Hereditary Hemochromatosis (HH) is a genetic disorder where the body absorbs and stores too much iron from the diet. This excessive iron accumulates in organs like the liver, heart, and pancreas, potentially leading to serious complications. While elevated ferritin (the iron storage protein) has long been the primary indicator of iron overload, evidence shows that individuals can carry the genetic mutations for HH and begin iron accumulation even if ferritin levels remain normal. This is common in early stages and requires looking beyond ferritin at other markers of iron metabolism.
Defining the Key Iron Markers
A comprehensive picture of iron status requires measuring three main components in the blood: serum iron, ferritin, and transferrin saturation. Serum iron measures the amount of iron circulating in the bloodstream at a given moment. This value can fluctuate throughout the day, which is why it is often measured as part of a fasting blood panel.
Ferritin is a protein that acts as the primary storage vessel for iron inside cells throughout the body. The amount of ferritin found in the blood generally reflects the total amount of iron stored in the body, with higher levels indicating greater iron stores. In a typical diagnostic scenario, an abnormally high ferritin level is the classic sign that a significant iron overload has occurred.
The third important marker is Transferrin Saturation (TSAT), which calculates the percentage of the transferrin transport protein that is currently bound to iron. Transferrin is responsible for shuttling iron from the gut and storage sites to cells that need it. Normal TSAT usually falls between 20% and 50%, indicating a healthy balance between iron transport capacity and the amount of iron being carried.
Transferrin Saturation as the Early Indicator
In the initial development of hereditary hemochromatosis, the body begins absorbing an inappropriate amount of iron from the digestive tract. This excess iron first overwhelms the transport system before it significantly increases the overall storage capacity. As a result, the iron-carrying protein, transferrin, becomes saturated with iron much sooner than the ferritin stores begin to swell.
This mechanism makes an elevated TSAT, typically above 45% or 50%, the earliest biochemical sign of developing HH. Even while the body’s total iron stores (reflected by ferritin) remain within the normal range, the transport system is already overloaded. Fasting TSAT is therefore a more sensitive indicator for detecting the condition in its preclinical or early stages.
A persistently high TSAT reading suggests the body is continually releasing too much iron into the bloodstream from the gut, keeping transferrin molecules heavily occupied. This elevated reading signals an upstream problem in iron regulation long before the downstream storage protein (ferritin) becomes grossly abnormal. A persistently high TSAT should prompt immediate further investigation for hemochromatosis, irrespective of whether the ferritin level is high.
Why Ferritin Levels Can Be Misleading
While ferritin is an excellent measure of iron stores under normal circumstances, its utility as a standalone screening tool for hemochromatosis is limited because it functions as an acute phase reactant. This means that ferritin levels can rise in response to inflammation, infection, or tissue damage, independent of the body’s iron status. Conditions like acute or chronic infections, certain cancers, and autoimmune disorders can all cause ferritin to elevate artificially.

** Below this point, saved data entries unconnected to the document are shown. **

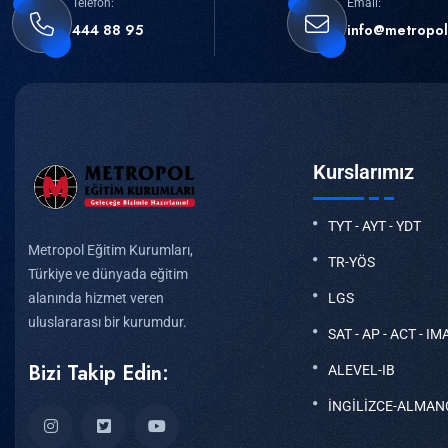
Telefon:
Email:
444 88 95
info@metropol
Kurslarımız
TYT - AYT - YDT
Metropol Eğitim Kurumları,
TR-YÖS
Türkiye ve dünyada eğitim
LGS
alanında hizmet veren
uluslararası bir kurumdur.
SAT - AP - ACT - IM
Bizi Takip Edin:
ALEVEL-IB
İNGİLİZCE-ALMAN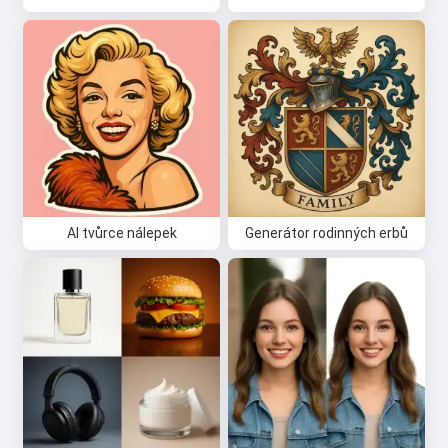
AI tvůrce nálepek
Generátor rodinných erbů
Ahoj 👋
Můžu vytvářet písně, psát básně a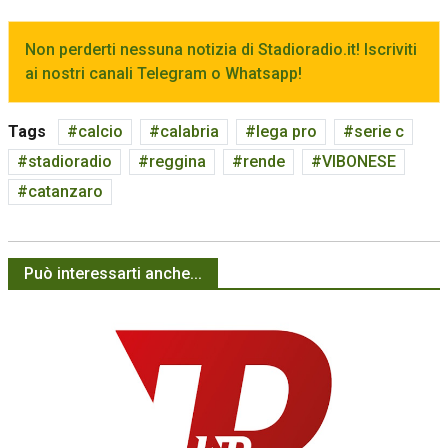
Non perderti nessuna notizia di Stadioradio.it! Iscriviti
ai nostri canali Telegram o Whatsapp!
Tags
calcio
calabria
lega pro
serie c
stadioradio
reggina
rende
VIBONESE
catanzaro
Può interessarti anche...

Furthermore, liver diseases, including non-alcoholic fatty liver disease (NAFLD), alcoholic liver disease, and chronic hepatitis, are common causes of elevated ferritin. Since iron overload is often associated with liver damage, distinguishing between iron-related and inflammation-related ferritin increases can be challenging.
Conversely, a person can have a high ferritin level due to inflammatory conditions but have a normal or low TSAT, which often rules out HH. This distinction highlights why relying solely on ferritin can be deceptive; a normal ferritin level does not exclude early HH, and a high ferritin level does not automatically confirm it. The ratio of transport iron (TSAT) versus storage iron (ferritin) provides a much more specific indicator of the genetic iron loading characteristic of hemochromatosis.
Confirming Hemochromatosis Through Genetic Testing
When a patient presents with an elevated Transferrin Saturation but a normal Ferritin level, the next logical step in the diagnostic pathway is genetic testing. This testing is necessary because the presence of the genetic anomaly is the definitive confirmation of hereditary hemochromatosis. The most common form of HH is linked to mutations in the HFE gene, specifically the C282Y and H63D variants.
If a patient is found to have two copies of the C282Y mutation (homozygous) or is a compound heterozygote (one C282Y and one H63D), the diagnosis of HH is genetically confirmed. This confirmation is made regardless of the current ferritin value, as the genetic status indicates the lifelong potential and mechanism for iron accumulation. Genetic testing clarifies the cause of the abnormal TSAT and determines the risk for future iron-related organ damage.
In complex cases, or for individuals with extremely high ferritin, physicians may use non-invasive imaging techniques like MRI to measure the iron concentration in the liver. Liver iron concentration provides a direct assessment of tissue iron burden, which helps determine the risk of developing fibrosis or cirrhosis. However, for most patients with high TSAT and an HFE mutation, genetic testing confirms the diagnosis, even when ferritin is normal.